This post is part of the #blogelul project started by the inimitable Ima On (and off) the Bima. I am using it as my motivation to rejuvenate this site and get myself back into the swing of things.
A couple of months ago, Erka Napoletano wrote about an experience she had giving a gift to someone who was less than gracious in their response. You can read it here (note: Erika doesn’t pull punches or filter her language).
Her piece made me think (I’m pretty sure it was supposed to) about how we often overlook the effort or meaning – or even the existence of the gifts we are being given. This, in turn, reminded me of “The Daddy Prize”, an essay by Robert Fulgham. When he realizes what he was given, Fulgham writes:
“Molly had given me her treasures. All that a seven-year-old held dear. Love in a paper sack. And not only had I missed it, I had thrown it in the wastebasket. Dear God. I felt my Daddy Permit was about to run out.”
We do this. All of us. In our mad and frequently selfish rush through our day, imagining ourselves to be the star of our personal movie, we lose sight of the effort it takes for others to reach out to us and give. And how often that happens.
Rabbi Yaakov Labinsky of Becoming Divine once gave a talk that put this in an interesting light for me. (I’m paraphrasing here)
“Imagine you are sitting at home, when there’s a knock on the door, and it’s someone delivering a present. It’s all wrapped up with a card. When you open it, you discover it is extremely valuable and extremely rare. You would probably be thrilled to receive this gift, even if you felt a little awed that someone went to the time and expense to send it to you. But… as soon as you finished unwrapping that gift, there’s another knock on the door, and another gift. Once again it’s incredible valuable and it’s from the same person. And the moment you finish unwrapping that one, you receive another. And another.

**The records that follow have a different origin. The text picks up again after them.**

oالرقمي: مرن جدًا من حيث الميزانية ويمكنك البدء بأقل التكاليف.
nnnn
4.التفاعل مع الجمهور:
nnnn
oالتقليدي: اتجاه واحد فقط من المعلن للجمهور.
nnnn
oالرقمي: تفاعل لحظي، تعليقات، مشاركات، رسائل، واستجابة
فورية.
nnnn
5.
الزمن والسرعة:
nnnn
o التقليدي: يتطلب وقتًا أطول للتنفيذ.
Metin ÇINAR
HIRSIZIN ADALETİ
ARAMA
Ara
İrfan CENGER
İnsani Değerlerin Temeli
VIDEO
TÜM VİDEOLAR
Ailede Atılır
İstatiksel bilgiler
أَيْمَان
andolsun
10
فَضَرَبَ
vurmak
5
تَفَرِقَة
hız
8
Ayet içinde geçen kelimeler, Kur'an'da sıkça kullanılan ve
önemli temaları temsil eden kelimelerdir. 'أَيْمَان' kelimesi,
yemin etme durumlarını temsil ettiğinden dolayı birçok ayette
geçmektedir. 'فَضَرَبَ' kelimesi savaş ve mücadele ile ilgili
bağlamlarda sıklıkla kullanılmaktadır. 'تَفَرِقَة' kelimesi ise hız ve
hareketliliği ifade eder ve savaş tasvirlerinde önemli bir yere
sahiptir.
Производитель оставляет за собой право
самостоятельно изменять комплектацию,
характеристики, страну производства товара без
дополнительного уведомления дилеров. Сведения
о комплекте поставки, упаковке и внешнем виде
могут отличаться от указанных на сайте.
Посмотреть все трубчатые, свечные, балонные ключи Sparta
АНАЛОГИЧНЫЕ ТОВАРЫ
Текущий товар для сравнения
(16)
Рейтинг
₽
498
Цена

How many of these expensive gifts would it take before you became completely overwhelmed? Before you called up the giver to not only thank them, but to explain how you don’t think you could ever reciprocate. Each gift was more than you would ever have to spend, and all together the cost is staggering.”
But God gives us these gifts every day. We breath. Our heart beats. We enjoy innumerable pleasures. We avoid innumerable hardships. All of that comes from God.”
There is no way to repay a heartbeat, or the taste of chocolate, or an uneventful dentist visit.
But to Ms. Napoletano’s point, how often do we fail to show the most basic gratitude to the Giver? To be clear, I’m not suggesting that God is “hurt” by our failure to graciously accept the gifts He is giving 24×7. But I am saying that it doesn’t help us when we fail to set aside time for it.
Elul is a time to recognize we have been given a plethora of things – good, bad, exciting, boring – they were all given to us. Before we can even begin the process of teshuvah – of considering and repenting for they way we treated those gifts – we first must accept them.